FSLR’s price has seen a 76% fall this past year, the largest in the S&P500; the last crushing decline came post December 14, when it wound down forecasts for 2011 and 2012 and threw all analysts’ estimates out the window. Its market cap stands at $2.64 billion, a far cry from the heady days when it sported a valuation of $25 billion. At this valuation, it is lower than 94% of clean energy companies, which have a market cap north of $1 billion. Though it is the world’s largest thin film solar panel manufacturer, First Solar’s shares closed December 19 at a record low of 0.65 times book value. The stock has been pulverized under a short sale position of more than 17 million shares, almost 20% of its outstanding shares. In October, the company fired its CEO and installed Michael Ahearn, the founder and chairman in the interim.
Can it get worse?
Aside from the fact that the stock is crying out for a short squeeze, there really is some logic to why GE (NYSE:GE) or Siemens may like to buy out the company.

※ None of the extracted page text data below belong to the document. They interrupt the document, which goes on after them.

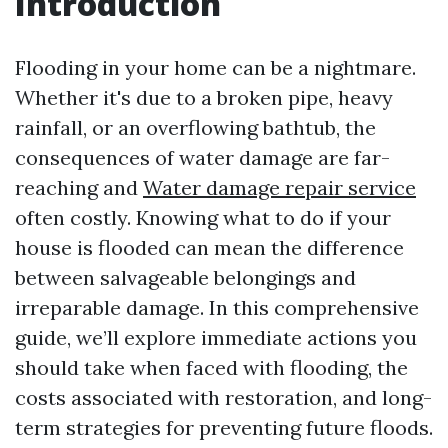
Introduction
Flooding in your home can be a nightmare.
Whether it's due to a broken pipe, heavy
rainfall, or an overflowing bathtub, the
consequences of water damage are far-
reaching and
Water damage repair service
often costly. Knowing what to do if your
house is flooded can mean the difference
between salvageable belongings and
irreparable damage. In this comprehensive
guide, we’ll explore immediate actions you
should take when faced with flooding, the
costs associated with restoration, and long-
term strategies for preventing future floods.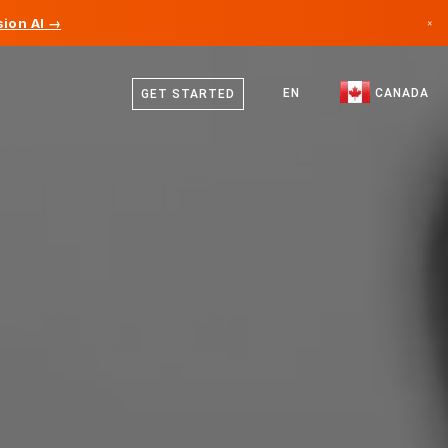
ion AI →
×
English
Canada
French
EN
CANADA
GET STARTED
Germany
Liechtenstein
Norway
Japan
Bulgaria
Croatia
Lithuania
Montenegro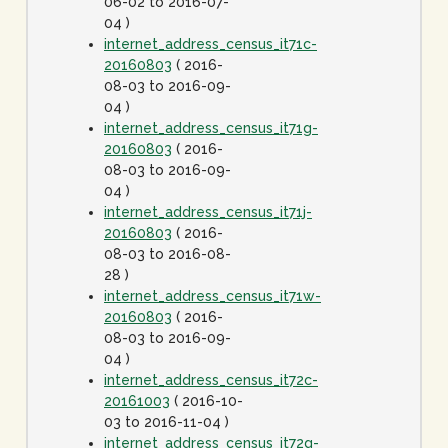
06-02 to 2016-07-
04 )
internet_address_census_it71c-
20160803
( 2016-
08-03 to 2016-09-
04 )
internet_address_census_it71g-
20160803
( 2016-
08-03 to 2016-09-
04 )
internet_address_census_it71j-
20160803
( 2016-
08-03 to 2016-08-
28 )
internet_address_census_it71w-
20160803
( 2016-
08-03 to 2016-09-
04 )
internet_address_census_it72c-
20161003
( 2016-10-
03 to 2016-11-04 )
internet_address_census_it72g-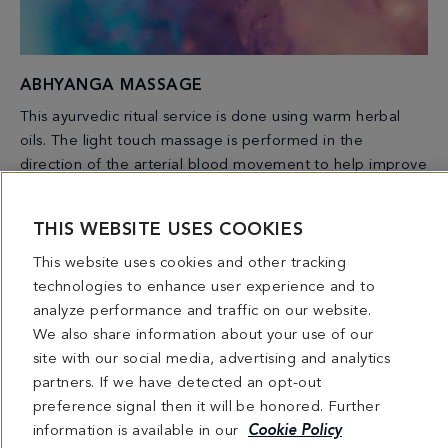
ABHYANGA MASSAGE
This ayurvedic ritual service is done using warm herbal
oils. The light touch massage is performed in the
direction of the arterial blood movement to help improve
blood circulation, relief from pain and stiffness and aids in
destressing.
THIS WEBSITE USES COOKIES
Muscle-Relief | Relaxing | Vitalizing
This website uses cookies and other tracking
50 | 80 minutes
technologies to enhance user experience and to
analyze performance and traffic on our website.
We also share information about your use of our
Book
site with our social media, advertising and analytics
partners. If we have detected an opt-out
preference signal then it will be honored. Further
information is available in our
Cookie Policy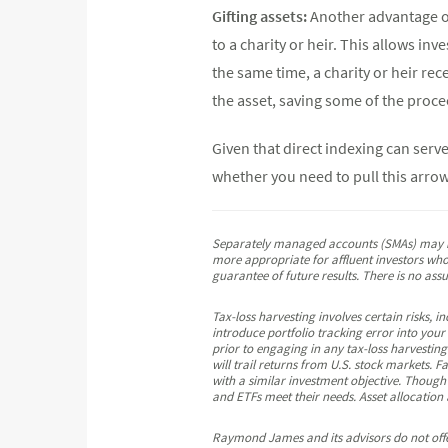
Gifting assets:
Another advantage of
to a charity or heir. This allows inv
the same time, a charity or heir rec
the asset, saving some of the proce
Given that direct indexing can serv
whether you need to pull this arr
Separately managed accounts (SMAs) may not
more appropriate for affluent investors who 
guarantee of future results. There is no ass
Tax-loss harvesting involves certain risks, 
introduce portfolio tracking error into your
prior to engaging in any tax-loss harvesting 
will trail returns from U.S. stock markets. F
with a similar investment objective. Though
and ETFs meet their needs. Asset allocation 
Raymond James and its advisors do not offer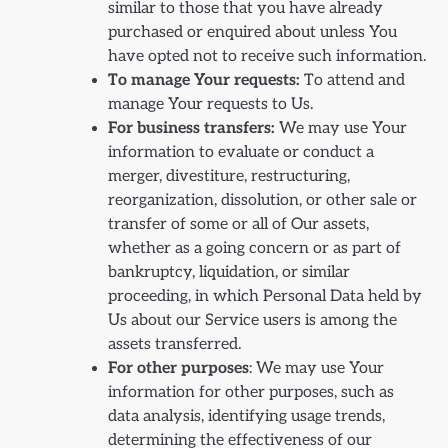
similar to those that you have already
purchased or enquired about unless You
have opted not to receive such information.
To manage Your requests:
To attend and
manage Your requests to Us.
For business transfers:
We may use Your
information to evaluate or conduct a
merger, divestiture, restructuring,
reorganization, dissolution, or other sale or
transfer of some or all of Our assets,
whether as a going concern or as part of
bankruptcy, liquidation, or similar
proceeding, in which Personal Data held by
Us about our Service users is among the
assets transferred.
For other purposes
: We may use Your
information for other purposes, such as
data analysis, identifying usage trends,
determining the effectiveness of our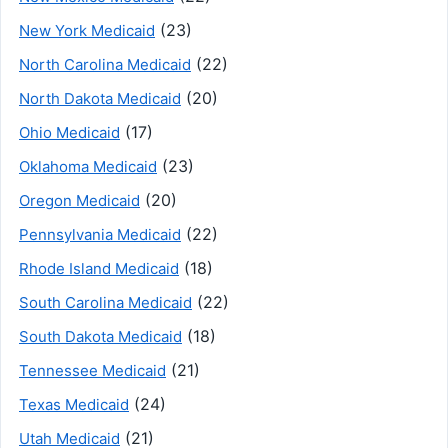
(23)
New York Medicaid
(22)
North Carolina Medicaid
(20)
North Dakota Medicaid
(17)
Ohio Medicaid
(23)
Oklahoma Medicaid
(20)
Oregon Medicaid
(22)
Pennsylvania Medicaid
(18)
Rhode Island Medicaid
(22)
South Carolina Medicaid
(18)
South Dakota Medicaid
(21)
Tennessee Medicaid
(24)
Texas Medicaid
(21)
Utah Medicaid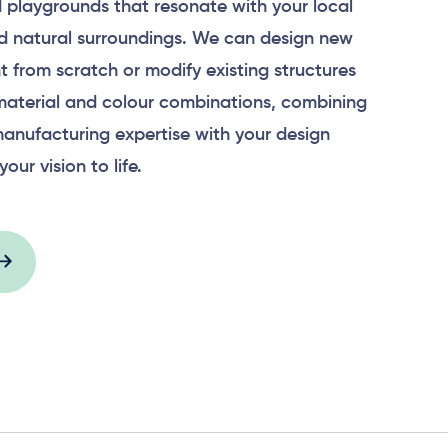
 playgrounds that resonate with your local
 natural surroundings. We can design new
 from scratch or modify existing structures
material and colour combinations, combining
anufacturing expertise with your design
your vision to life.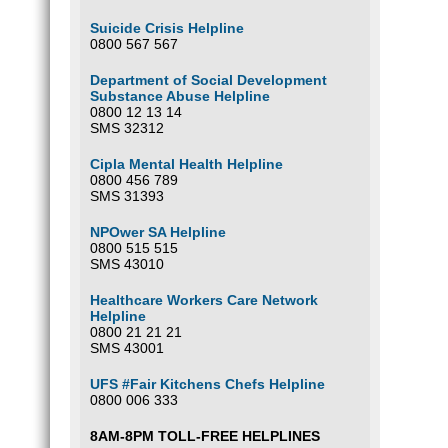
Suicide Crisis Helpline
0800 567 567
Department of Social Development
Substance Abuse Helpline
0800 12 13 14
SMS 32312
Cipla Mental Health Helpline
0800 456 789
SMS 31393
NPOwer SA Helpline
0800 515 515
SMS 43010
Healthcare Workers Care Network
Helpline
0800 21 21 21
SMS 43001
UFS #Fair Kitchens Chefs Helpline
0800 006 333
8AM-8PM TOLL-FREE HELPLINES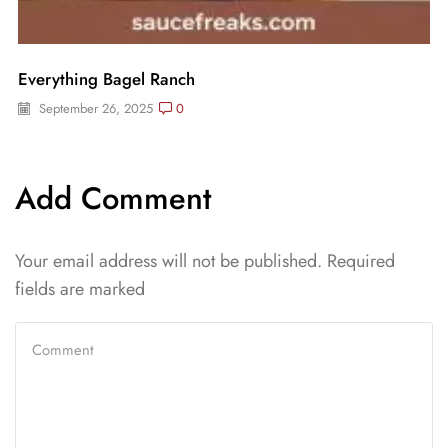
Everything Bagel Ranch
September 26, 2025
0
Add Comment
Your email address will not be published. Required
fields are marked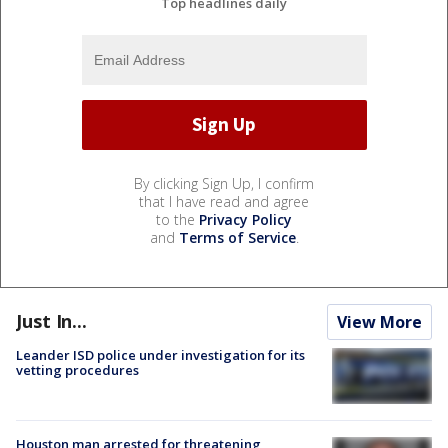
Top headlines daily
By clicking Sign Up, I confirm
that I have read and agree
to the
Privacy Policy
and
Terms of Service
.
Just In...
View More
Leander ISD police under investigation for its
vetting procedures
Houston man arrested for threatening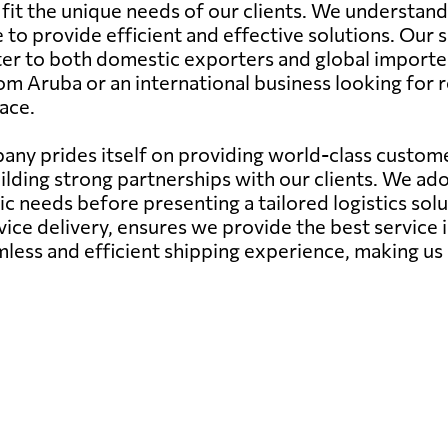
to fit the unique needs of our clients. We understa
 to provide efficient and effective solutions. Our s
ter to both domestic exporters and global importe
om Aruba or an international business looking for r
ace.
ny prides itself on providing world-class customer
ilding strong partnerships with our clients. We a
needs before presenting a tailored logistics soluti
ce delivery, ensures we provide the best service 
mless and efficient shipping experience, making us 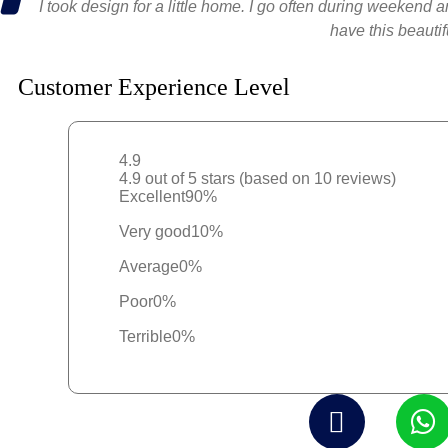
I took design for a little home. I go often during weekend 
have this beauti
Customer Experience Level
4.9
4.9 out of 5 stars (based on 10 reviews)
Excellent
90%
Very good
10%
Average
0%
Poor
0%
Terrible
0%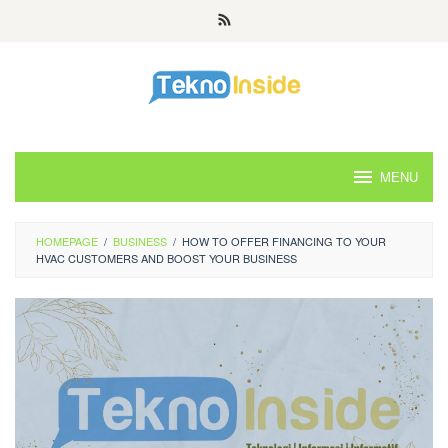
Skip
to
content
MENU
HOMEPAGE
/
BUSINESS
/
HOW TO OFFER FINANCING TO YOUR
HVAC CUSTOMERS AND BOOST YOUR BUSINESS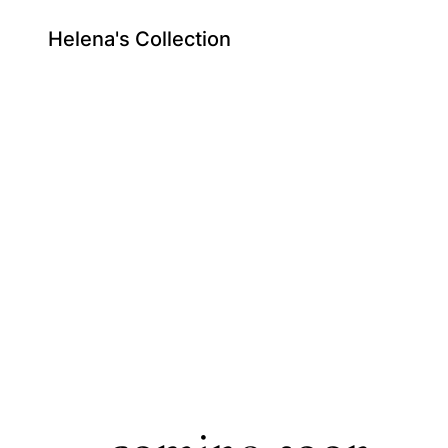
Helena's Collection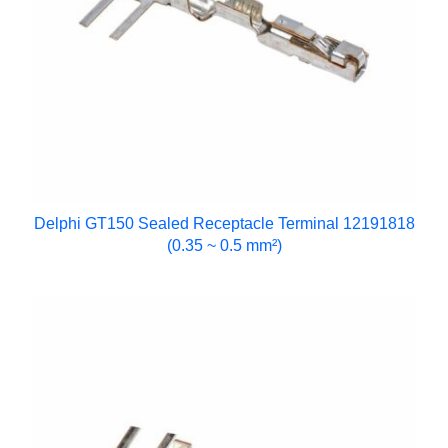
Delphi GT150 Sealed Receptacle Terminal 12191818
(0.35 ~ 0.5 mm²)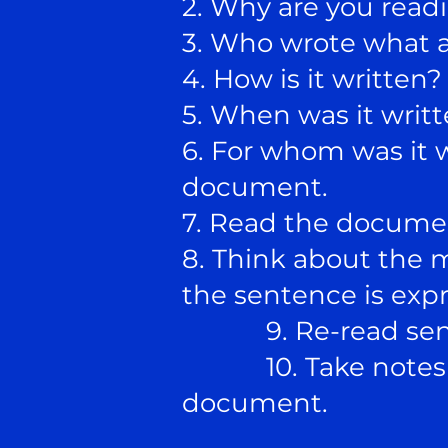
2. Why are you readi
3. Who wrote what a
4. How is it written
5. When was it writ
6. For whom was it 
document.
7. Read the docume
8. Think about the 
the sentence is expr
9. Re-read senten
10. Take notes tha
document.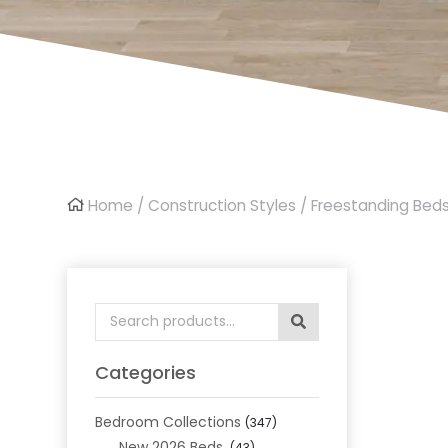
Home
/
Construction Styles
/
Freestanding Bed
Search
for:
Categories
Bedroom Collections
(347)
New 2026 Beds
(43)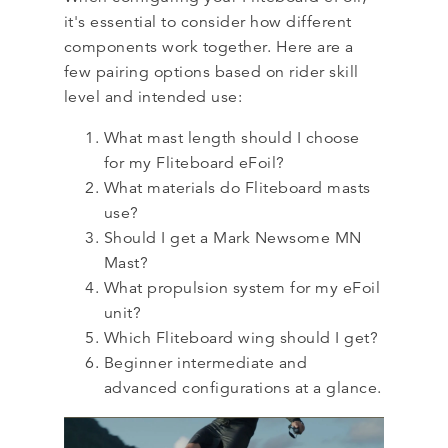
it's essential to consider how different
components work together. Here are a
few pairing options based on rider skill
level and intended use:
What mast length should I choose
for my Fliteboard eFoil?
What materials do Fliteboard masts
use?
Should I get a Mark Newsome MN
Mast?
What propulsion system for my eFoil
unit?
Which Fliteboard wing should I get?
Beginner intermediate and
advanced configurations at a glance.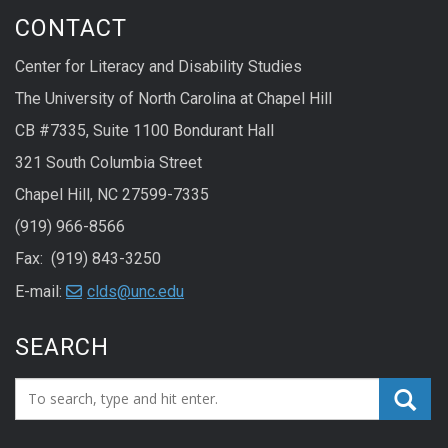
CONTACT
Center for Literacy and Disability Studies
The University of North Carolina at Chapel Hill
CB #7335, Suite 1100 Bondurant Hall
321 South Columbia Street
Chapel Hill, NC 27599-7335
(919) 966-8566
Fax: (919) 843-3250
E-mail:
clds@unc.edu
SEARCH
Search_for:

First, it uses cadmium-telleride in its panels, which make the panels more efficient to manufacture on the time and energy fronts. Second, its new focus on larger power plants instead of the smaller, rooftop installations may sit well with these majors. Next, in spite of panel prices falling 47% this year, the company is still profitable.
“Given the pull back in the price, it certainly does make a lot more sense for someone to buy out First Solar,” said Jeff Bencik, a New York-based analyst for Kaufman. “At the end of the day, First Solar is still profitable. So you are buying the best in the industry at a discount price. Certainly for both GE and Siemens it would diversify their energy platform.”
Spokesmen for Siemens (NYSE:SI) and GE refused to comment.